While CHA is still reviewing details of the final rule and will provide additional information in the coming weeks, we are deeply disappointed that CMS has proceeded in exceeding its authority and ignoring wide opposition to requiring the release of confidentially negotiated rates between health plans and hospitals.
In the final rule, CMS establishes the following:
- Definitions of “hospital,” “standard charges,” and “items and services”
- Requirements for making public a machine-readable ﬁle online that includes all standard charges (including gross charges, discounted cash prices, payer-speciﬁc negotiated rates (but defined as charges in the final rule), and de-identiﬁed minimum and maximum negotiated rates) for all hospital items and services
- Requirements for making public discounted cash prices, payer-speciﬁc negotiated rates, and de-identiﬁed minimum and maximum negotiated rates for at least 300 “shoppable” services (70 CMS-speciﬁed and 230 hospital-selected) that are displayed and packaged in a consumer-friendly manner
- Monitoring for hospital noncompliance and actions to address hospital noncompliance — including issuing a warning notice, requesting a corrective action plan, and imposing civil monetary penalties — and a process for hospitals to appeal these penalties
Notably, CMS is expanding this requirement to all organizations licensed as hospitals by the state licensing authority. Previous postings of standard charges adopted in 2018 were required only of inpatient prospective payment system hospitals. These provisions now extend to critical access hospitals, inpatient psychiatric facilities, long-term care hospitals, and inpatient rehabilitation facilities, regardless of their Medicare certification.

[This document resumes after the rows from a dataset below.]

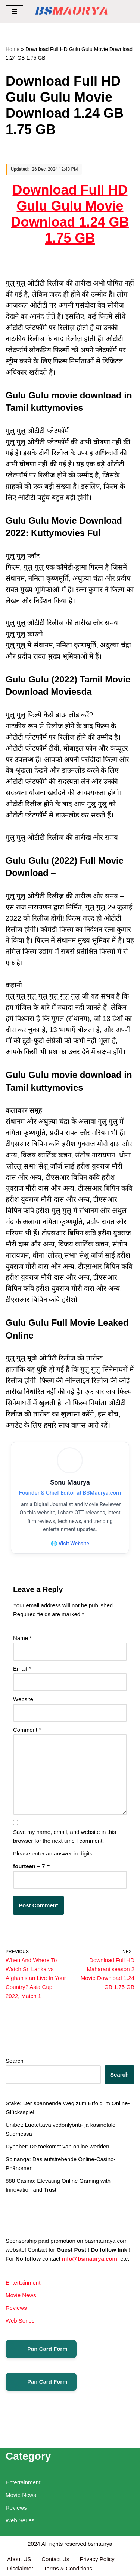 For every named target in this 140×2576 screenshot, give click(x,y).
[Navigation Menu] (14, 11)
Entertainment (23, 2282)
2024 (34, 2544)
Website (23, 1699)
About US (19, 2559)
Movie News (21, 2295)
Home (12, 49)
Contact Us (55, 2559)
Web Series (20, 2320)
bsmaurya (100, 2544)
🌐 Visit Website (70, 1543)
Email (22, 1668)
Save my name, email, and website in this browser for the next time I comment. (64, 1836)
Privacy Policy (98, 2559)
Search (15, 2061)
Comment (27, 1730)
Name (22, 1638)
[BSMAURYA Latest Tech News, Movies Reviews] (71, 11)
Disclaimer (20, 2568)
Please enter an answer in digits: (53, 1853)
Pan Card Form (41, 2349)
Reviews (16, 2308)
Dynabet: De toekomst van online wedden (57, 2146)
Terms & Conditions (68, 2568) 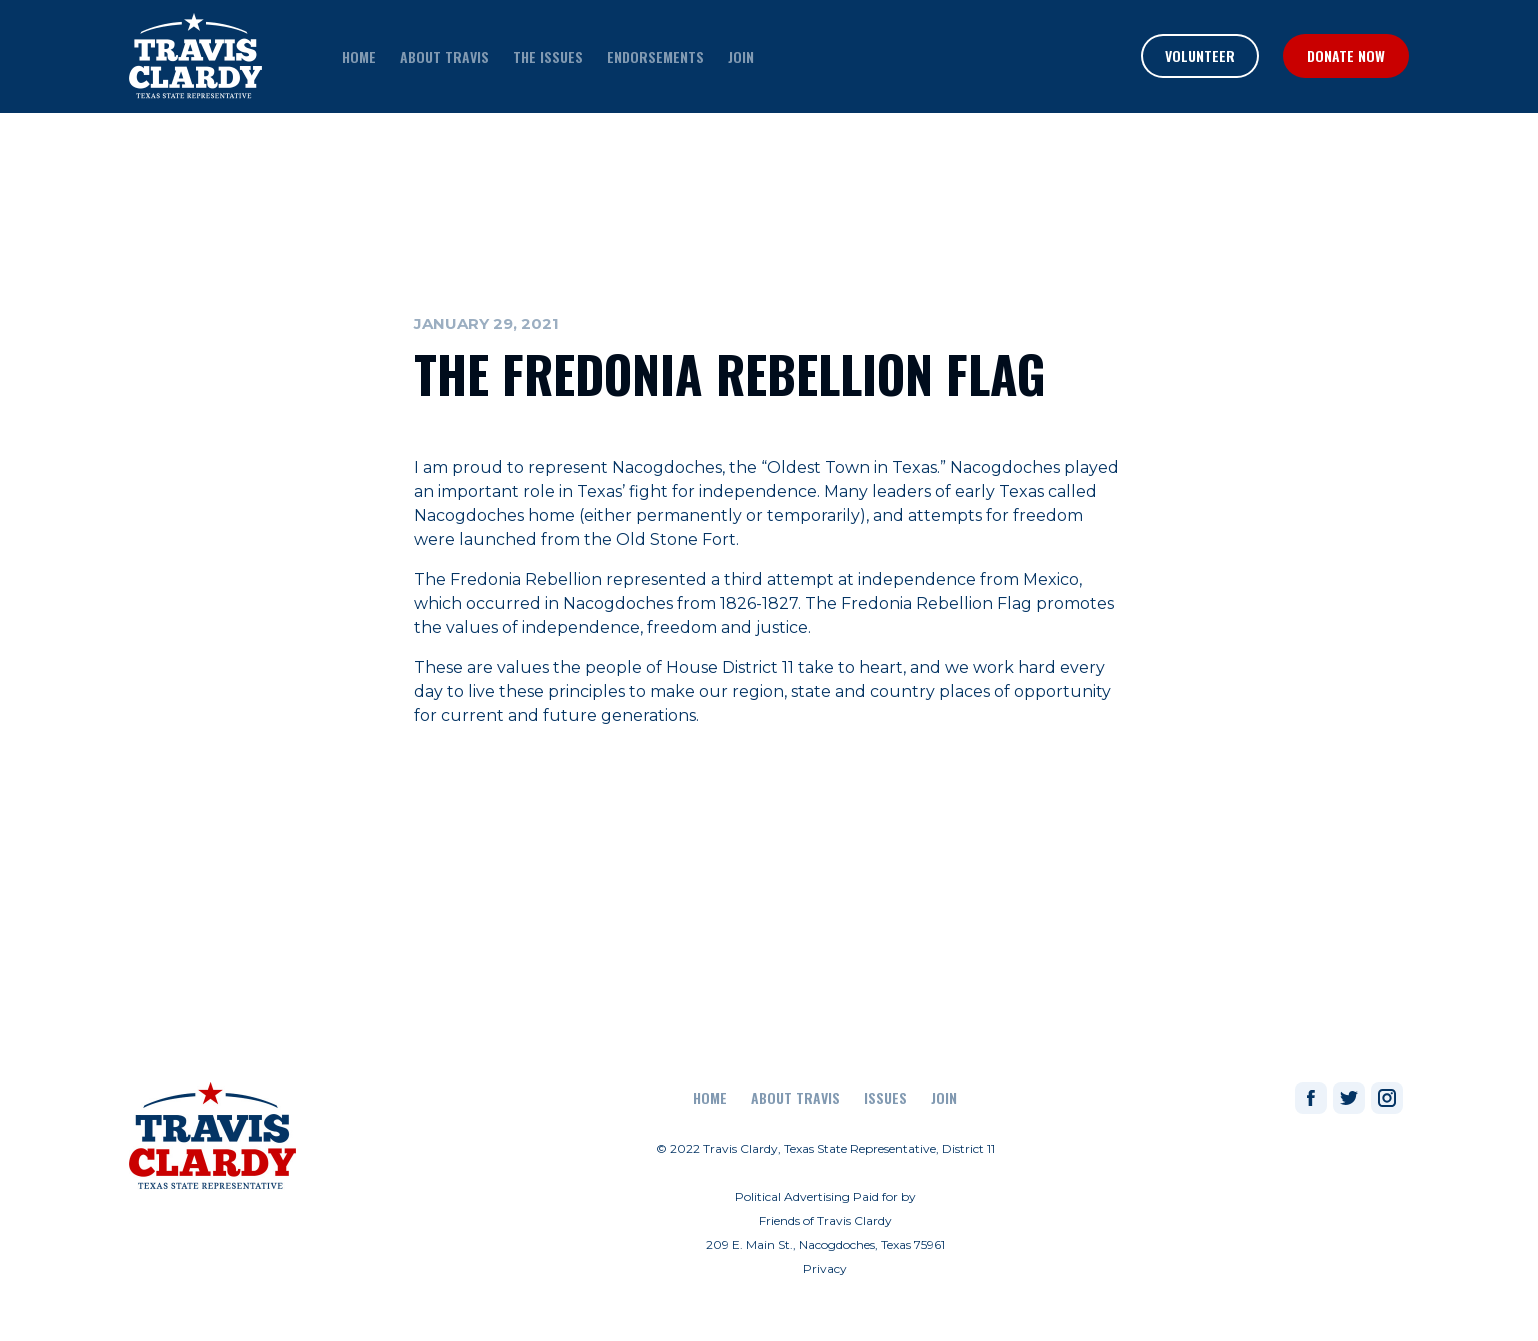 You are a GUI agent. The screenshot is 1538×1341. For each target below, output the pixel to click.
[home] (195, 56)
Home (710, 1098)
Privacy (825, 1268)
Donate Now (1346, 55)
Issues (885, 1098)
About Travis (795, 1098)
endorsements (655, 56)
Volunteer (1200, 55)
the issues (548, 56)
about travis (444, 56)
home (359, 56)
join (741, 56) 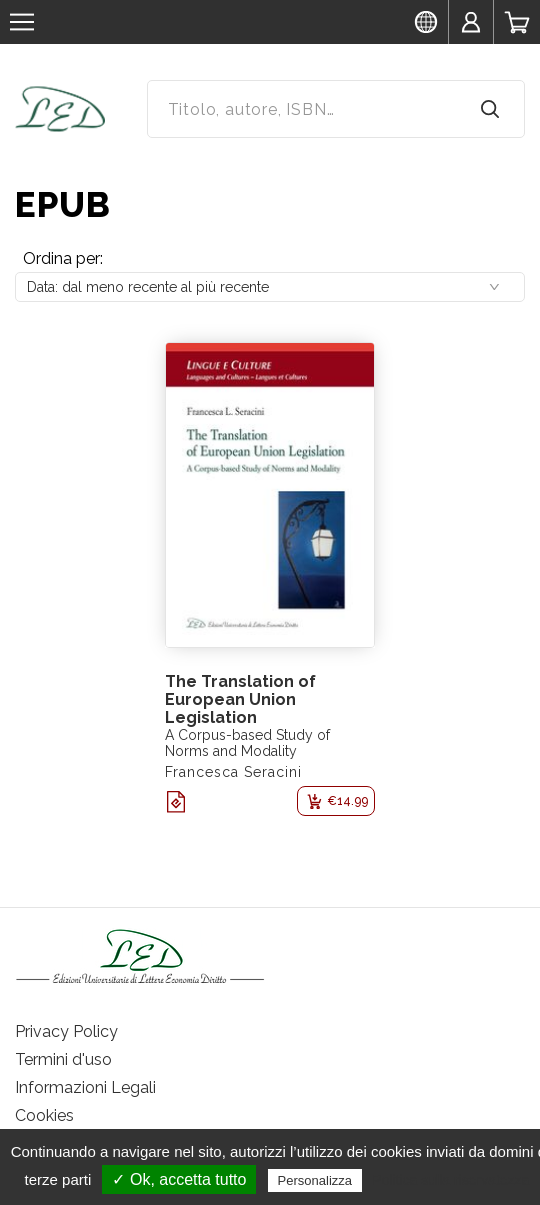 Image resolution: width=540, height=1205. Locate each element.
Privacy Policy (66, 1031)
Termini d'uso (63, 1059)
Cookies (44, 1115)
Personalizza (315, 1180)
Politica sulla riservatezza (450, 1180)
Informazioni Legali (85, 1087)
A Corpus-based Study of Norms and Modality (247, 743)
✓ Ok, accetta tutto (179, 1179)
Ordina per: (63, 258) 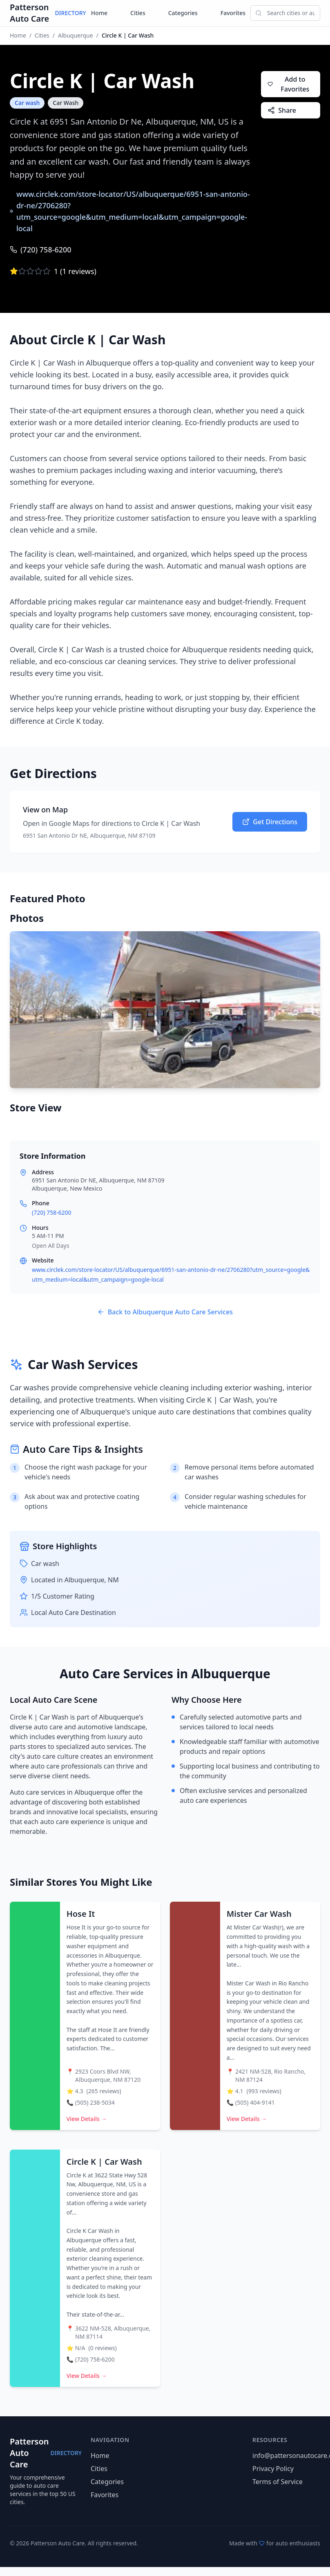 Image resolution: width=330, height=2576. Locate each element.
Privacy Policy (273, 2468)
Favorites (233, 13)
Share (282, 110)
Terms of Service (277, 2481)
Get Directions (269, 821)
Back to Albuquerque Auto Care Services (165, 1311)
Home (99, 13)
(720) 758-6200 (40, 249)
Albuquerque (75, 35)
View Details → (87, 2119)
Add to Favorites (288, 84)
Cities (137, 13)
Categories (183, 13) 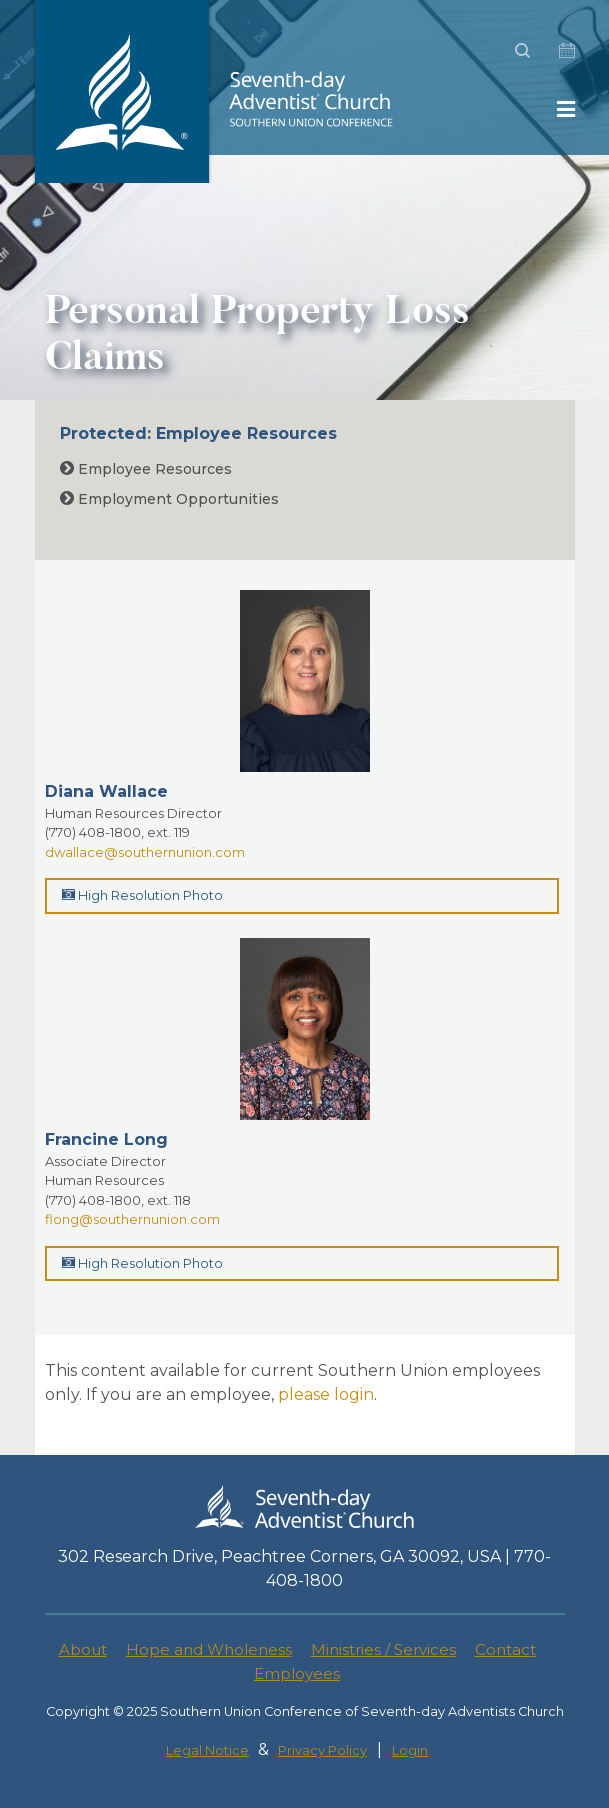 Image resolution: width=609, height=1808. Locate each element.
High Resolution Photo (142, 895)
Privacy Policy (322, 1750)
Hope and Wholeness (209, 1649)
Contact (505, 1649)
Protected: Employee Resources (198, 433)
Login (410, 1750)
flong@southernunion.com (132, 1219)
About (83, 1649)
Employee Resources (146, 469)
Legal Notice (207, 1750)
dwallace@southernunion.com (145, 852)
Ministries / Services (383, 1649)
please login (326, 1394)
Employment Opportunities (169, 499)
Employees (297, 1673) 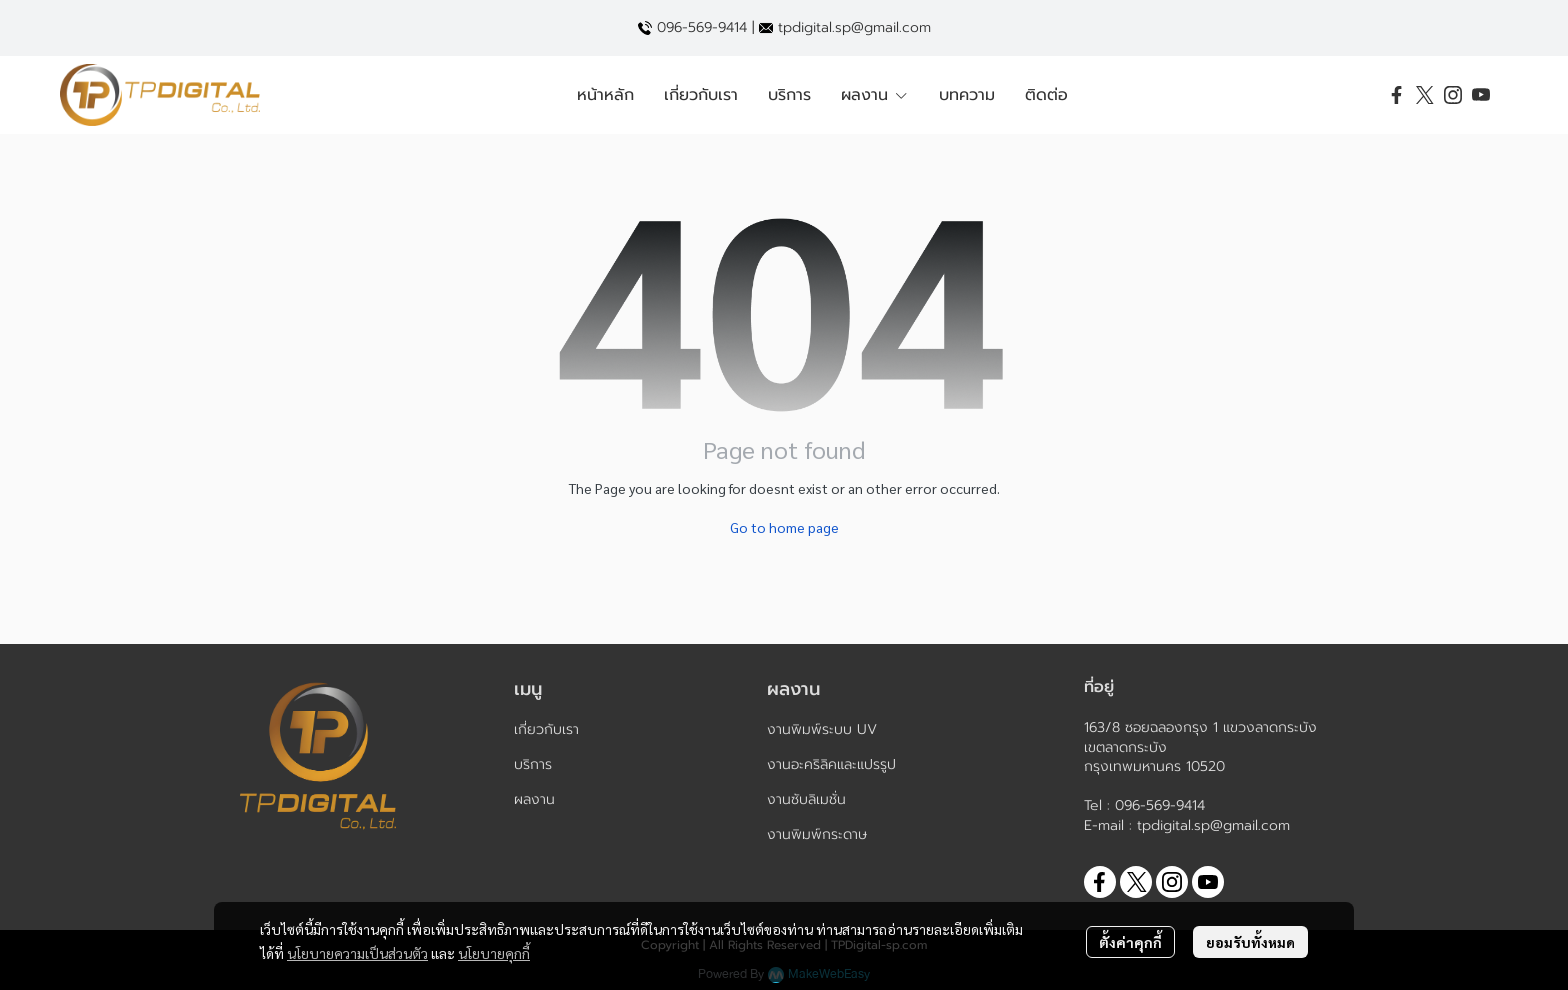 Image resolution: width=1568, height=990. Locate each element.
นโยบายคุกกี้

While CHA expects the final rule to be challenged immediately in court, it does implement President Trump’s executive order and administration priority of improving price transparency in health care generally. The executive order cited existing requirements under Section 2718(e) of the Public Health Service Act, which requires each hospital operating within the U.S. to establish, update, and make public each year a list of the its standard charges for items and services provided, including for diagnosis-related groups. As outlined in CHA’s comments, this final rule significantly exceeds the agency’s authority.